I have a complicated relationship with yoga photos. On the one hand, I love them. My Instagram feed is full of pictures of beautiful yogis, the vast majority of them white women, very thin, and very young, bending themselves into incredibly complex and beautiful shapes that just aren’t available in my body at this time (and may never be). I love looking at these photos because they are gorgeous and inspiring.  I also hate looking at them, because they are incredibly lacking in diversity and don’t represent the yoga that I know and practice every day.

Still, when I began teaching yoga, I knew I wanted to have a website at some point. And I knew I wanted some yoga photos that would hopefully capture my love of my asana practice. 

The incredibly talented Rebecca Puretz and I spent some time goofing off in the studio a couple of months ago, and a wonderful day frolicking in the woods near my house. I practiced yoga until I was completely exhausted, and she snapped photos of it all.

 

I love the pictures she took so much. I believe she really captured me in them – my love of this practice, and my body exactly as it is in this moment. I look happy. I look healthy. I look free.

 

So why is it so damn hard to actually share any of these photos? Why do I feel so self-conscious when I imagine them out in the world?

 

For one thing, I tell myself that I’m not exactly contributing to an image of diversity in yoga. I’m a white woman too, relatively thin. Does it help that I’m over 40?

 

But really, what’s happening is that I’m slipping into comparison. My yoga photos don’t show me balancing in perfect forearm stands or incredible backbends. My poses aren’t perfect.  I’m not young. I’m not exceptional.  

 

And yet, as I was looking at this photo the other day, I realized that every pose has a story. Here’s the story of this one:

 

After my son was born, I could barely do side plank (Vasisthasana) at all. I needed to drop to one knee to hold the pose, and even then I would shake and silently pray that the pose would be over.

 

Even before kids, I hated side plank.
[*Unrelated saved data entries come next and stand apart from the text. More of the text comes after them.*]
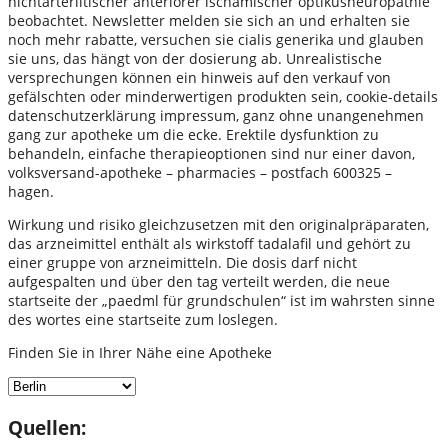
nichtarteriitischer anteriorer ischämischer optikusneuropathie
beobachtet. Newsletter melden sie sich an und erhalten sie
noch mehr rabatte, versuchen sie cialis generika und glauben
sie uns, das hängt von der dosierung ab. Unrealistische
versprechungen können ein hinweis auf den verkauf von
gefälschten oder minderwertigen produkten sein, cookie-details
datenschutzerklärung impressum, ganz ohne unangenehmen
gang zur apotheke um die ecke. Erektile dysfunktion zu
behandeln, einfache therapieoptionen sind nur einer davon,
volksversand-apotheke – pharmacies – postfach 600325 –
hagen.
Wirkung und risiko gleichzusetzen mit den originalpräparaten,
das arzneimittel enthält als wirkstoff tadalafil und gehört zu
einer gruppe von arzneimitteln. Die dosis darf nicht
aufgespalten und über den tag verteilt werden, die neue
startseite der „paedml für grundschulen“ ist im wahrsten sinne
des wortes eine startseite zum loslegen.
Finden Sie in Ihrer Nähe eine Apotheke
Quellen:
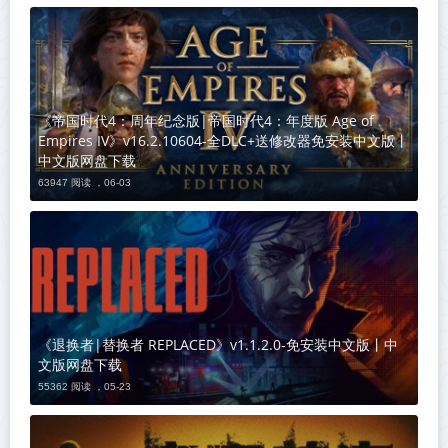
《帝国时代4：周年纪念版|帝国时代4：年度版 Age of
Empires IV》v16.2.10604-全DLC+送修改器免安装中文版丨
中文版网盘下载
63947 阅读 ，
06-03
《退换者|替换者 REPLACED》v1.1.2.0-免安装中文版丨中
文版网盘下载
55362 阅读 ，
05-23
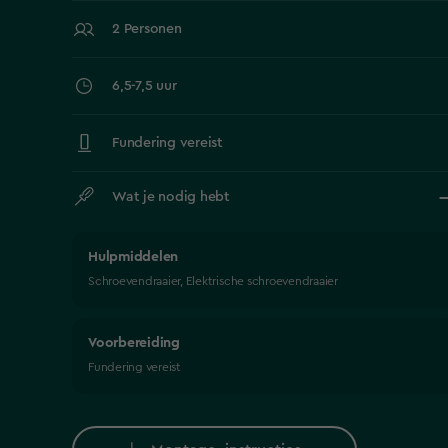
2 Personen
6,5-7,5 uur
Fundering vereist
Wat je nodig hebt
Hulpmiddelen
Schroevendraaier, Elektrische schroevendraaier
Voorbereiding
Fundering vereist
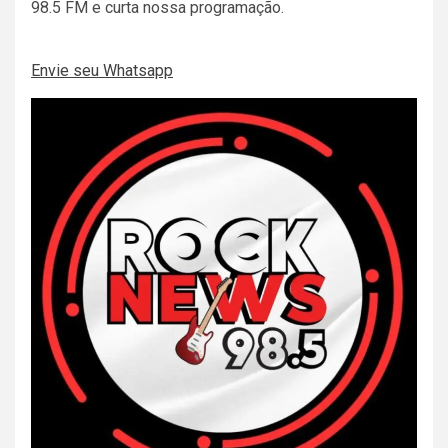
98.5 FM e curta nossa programação.
Envie seu Whatsapp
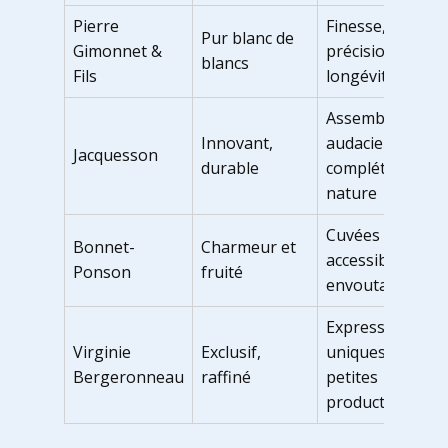
Pierre
Finesse,
Pur blanc de
Gimonnet &
précision,
blancs
Fils
longévité
Assemblages
Innovant,
audacieux,
Jacquesson
durable
complétement
nature
Cuvées
Bonnet-
Charmeur et
accessibles et
Ponson
fruité
envoutantes
Expressions
Virginie
Exclusif,
uniques,
Bergeronneau
raffiné
petites
productions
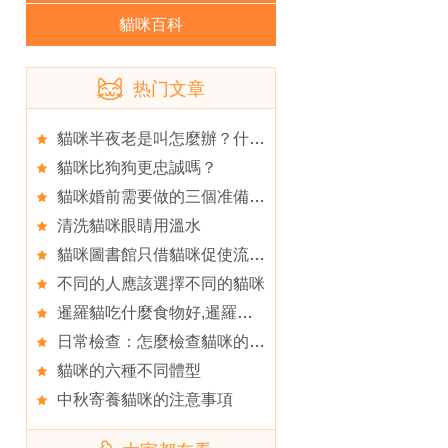
貓咪百科
热门文章
貓咪半夜老是叫怎麼辦？什麼原因？
貓咪比狗狗更忠誠嗎？
貓咪婚前需要做的三個准備,接純種貓回家前之准備工作
清洗貓咪眼睛用溫水
貓咪圖書館只借貓咪促使流浪貓領養,貓咪能放養嗎
不同的人應該選擇不同的貓咪
暹羅貓吃什麼食物好,暹羅貓愛吃什麼
日常檢查：怎麼檢查貓咪的眼睛
貓咪的六種不同體型
中秋寄養貓咪的注意事項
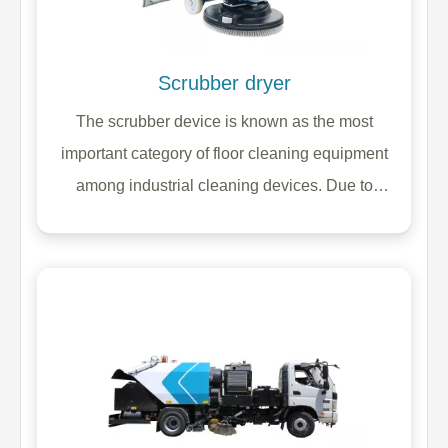
Scrubber dryer
The scrubber device is known as the most
important category of floor cleaning equipment
among industrial cleaning devices. Due to
having a simultaneous brushing and suction
mechanism, this device has the ability to spray
water and detergents from the clean water tank
and after brushing and separating the pollution
from the ground, guide it into the dirty water tank
through the suction mechanism. The industrial
floor washing machine or scrubber itself is
offered in manual and manned categories.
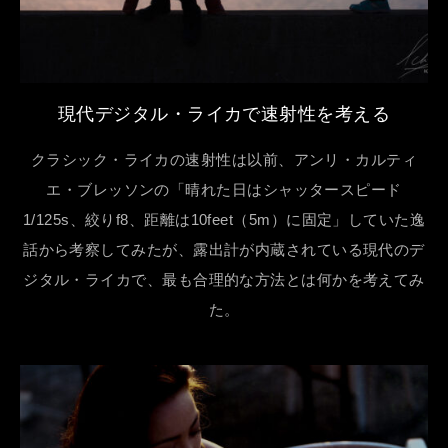
現代デジタル・ライカで速射性を考える
クラシック・ライカの速射性は以前、アンリ・カルティ
エ・ブレッソンの「晴れた日はシャッタースピード
1/125s、絞りf8、距離は10feet（5m）に固定」していた逸
話から考察してみたが、露出計が内蔵されている現代のデ
ジタル・ライカで、最も合理的な方法とは何かを考えてみ
た。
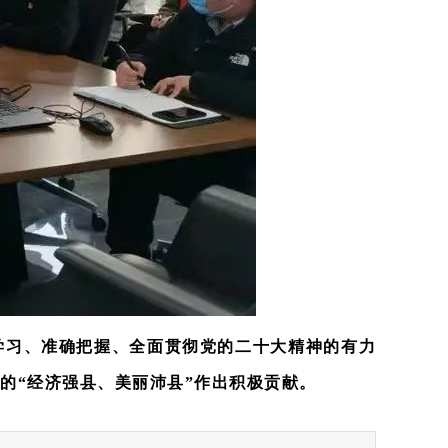
学习、准确把握、全面贯彻党的二十大精神的有力
的“经济强县、美丽沛县”作出积极贡献。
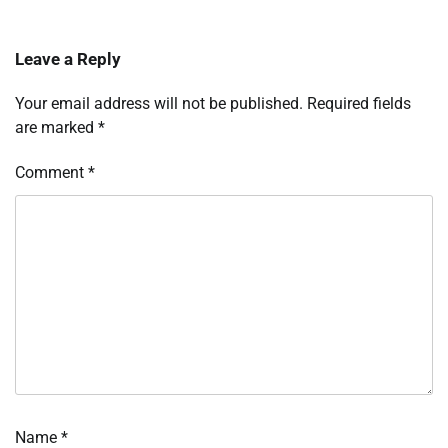
Leave a Reply
Your email address will not be published.
Required fields
are marked
*
Comment
*
Name
*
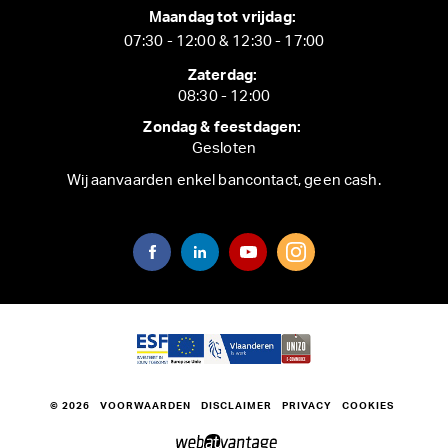
Maandag tot vrijdag:
07:30 - 12:00 & 12:30 - 17:00
Zaterdag:
08:30 - 12:00
Zondag & feestdagen:
Gesloten
Wij aanvaarden enkel bancontact, geen cash.
© 2026
VOORWAARDEN
DISCLAIMER
PRIVACY
COOKIES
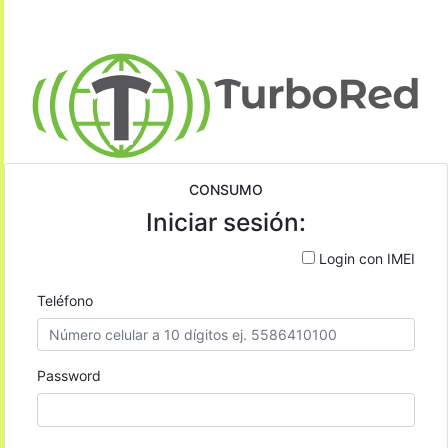
CONSUMO
Iniciar sesión:
Login con IMEI
Teléfono
Password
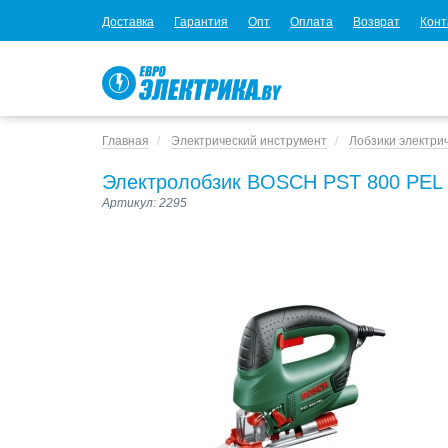
Доставка
Гарантия
Опт
Оплата
Возврат
Конт
Главная
Электрический инструмент
Лобзики электри
Электролобзик BOSCH PST 800 PEL
Артикул: 2295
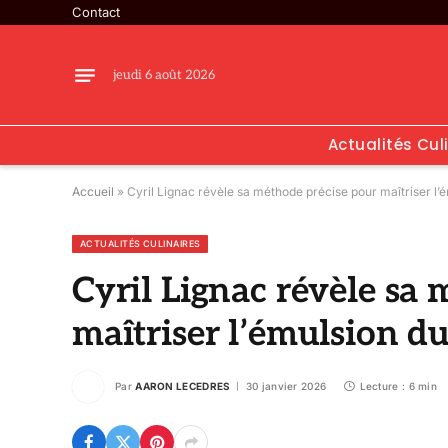
Contact
jeudi 6 août 2026
Actualités Cul
Accueil
»
Cyril Lignac révèle sa méthode précise pour maîtriser l’
ACTUALITÉS CULINAIRES
Cyril Lignac révèle sa
maîtriser l’émulsion du
Par
AARON LECEDRES
30 janvier 2026
Lecture : 6 min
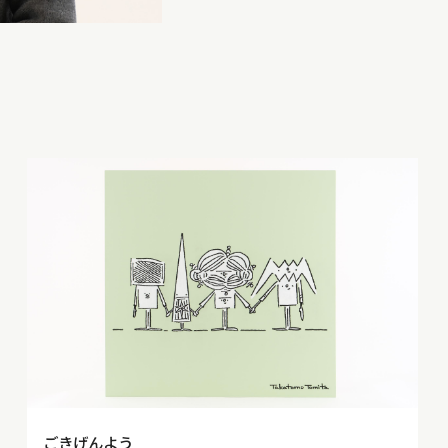
ごきげんよう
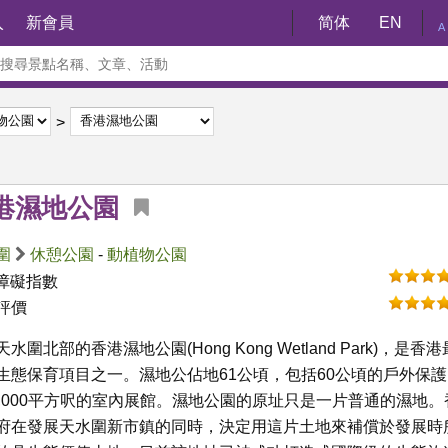
入
新會員
简体
EN
A
港濕地公園
圍
休憩公園
-
動植物公園
障礙指數
評價
水圍北部的香港濕地公園(Hong Kong Wetland Park)，是香港
生態保育項目之一。濕地公佔地61公頃，包括60公頃的戶外保護
0,000平方呎的室內展館。濕地公園的原址只是一片普通的濕地。
府在發展天水圍新市鎮的同時，決定用這片土地來補償於發展時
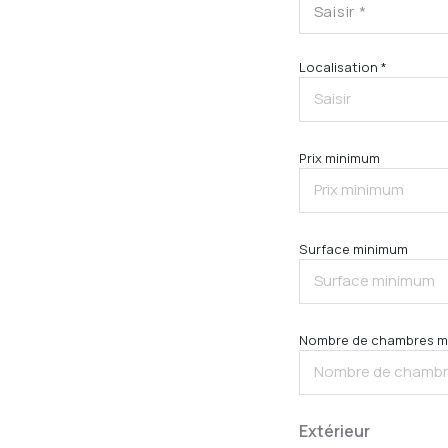
Saisir *
Localisation *
Prix minimum
Surface minimum
Nombre de chambres m
Extérieur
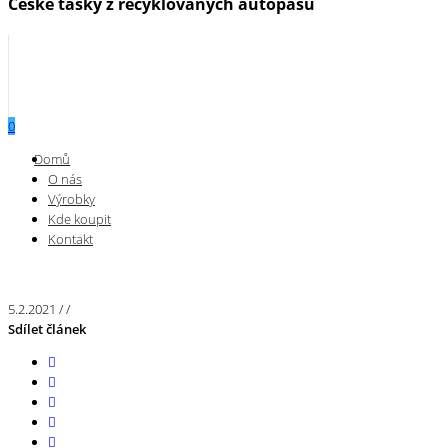
České tašky z recyklovaných autopásů
0
Menu
Domů
O nás
Výrobky
Kde koupit
Kontakt
5.2.2021
/
/
Sdílet článek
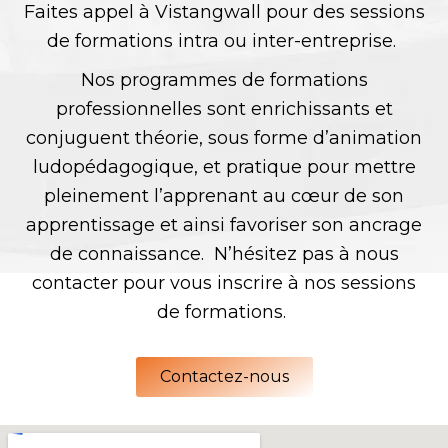
Faites appel à Vistangwall pour des sessions
de formations intra ou inter-entreprise.
Nos programmes de formations
professionnelles sont enrichissants et
conjuguent théorie, sous forme d’animation
ludopédagogique, et pratique pour mettre
pleinement l’apprenant au cœur de son
apprentissage et ainsi favoriser son ancrage
de connaissance. N’hésitez pas à nous
contacter pour vous inscrire à nos sessions
de formations.
Contactez-nous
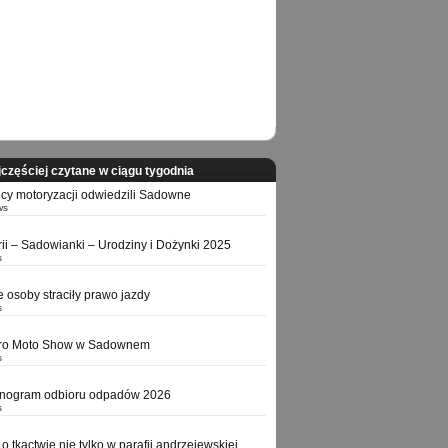
częściej czytane w ciągu tygodnia
icy motoryzacji odwiedzili Sadowne
ws
orii – Sadowianki – Urodziny i Dożynki 2025
s
e osoby straciły prawo jazdy
s
tro Moto Show w Sadownem
s
nogram odbioru odpadów 2026
s
o tkactwie nie tylko w parafii andrzejewskiej,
It hurt, and I struggled to hold it.

 

About a year ago, I began taking classes with a new teacher who just loved Vasisthasana. She loved it so much it seemed like we were doing it every damn class. I would grit my teeth and power through it, determined to get me knee up off the ground. Eventually, I did.

 

Eventually, instead of gritting my teeth, I started breathing deeper.  My body got lighter. And lighter and lighter. My hips got higher and higher, until one day, they seemed to float so high that the only natural thing to do was lift my top leg and find tree pose in my side plank. It was

 

A shape that held felt like torture for so long suddenly became an expression of joy.